◆ **Data for review**:
******
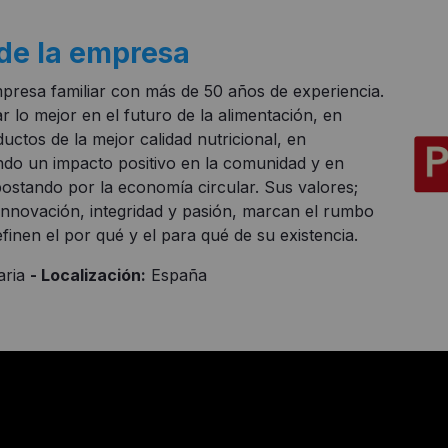
de la empresa
presa familiar con más de 50 años de experiencia.
r lo mejor en el futuro de la alimentación, en
uctos de la mejor calidad nutricional, en
ndo un impacto positivo en la comunidad y en
ostando por la economía circular. Sus valores;
 innovación, integridad y pasión, marcan el rumbo
finen el por qué y el para qué de su existencia.
aria
- Localización:
España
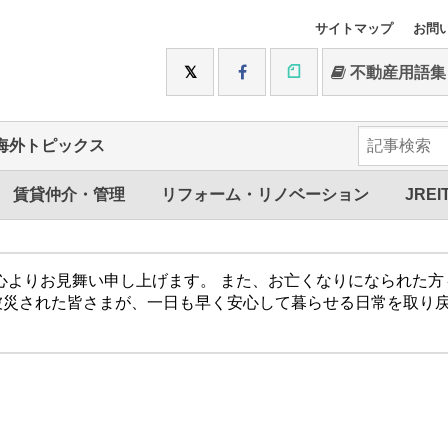
サイトマップ
お問
不動産用語集
海外トピックス
賃貸仲介・管理
リフォーム・リノベーション
JREI
心よりお見舞い申し上げます。 また、お亡くなりになられた
被災された皆さまが、一日も早く安心して暮らせる日常を取り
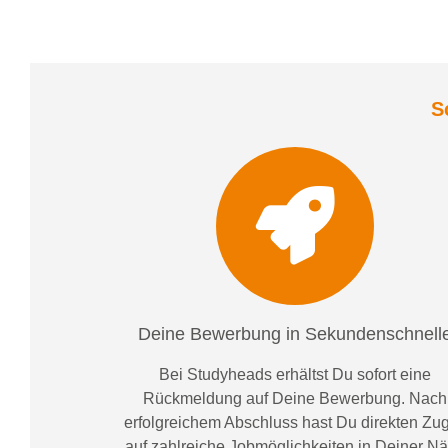
S
Deine Bewerbung in Sekundenschnell
Bei
Studyheads
erhältst Du sofort eine
Rückmeldung auf Deine Bewerbung. Nach
erfolgreichem Abschluss hast Du direkten Zugr
auf zahlreiche Jobmöglichkeiten in Deiner N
******
◆ **Work task**: Please reproduce, word for word, only the lines from the line that holds "r lo mejor en" through the final line of the entries above, omitting any pictures.

◆ **Exercise output**:
r lo mejor en el futuro de la alimentación, en
uctos de la mejor calidad nutricional, en
ndo un impacto positivo en la comunidad y en
ostando por la economía circular. Sus valores;
 innovación, integridad y pasión, marcan el rumbo
finen el por qué y el para qué de su existencia.
aria
- Localización:
España
サイトマップ
お問
不動産用語集
海外トピックス
賃貸仲介・管理
リフォーム・リノベーション
JREI
心よりお見舞い申し上げます。 また、お亡くなりになられた
被災された皆さまが、一日も早く安心して暮らせる日常を取り
S
Deine Bewerbung in Sekundenschnell
Bei
Studyheads
erhältst Du sofort eine
Rückmeldung auf Deine Bewerbung. Nach
erfolgreichem Abschluss hast Du direkten Zugr
auf zahlreiche Jobmöglichkeiten in Deiner N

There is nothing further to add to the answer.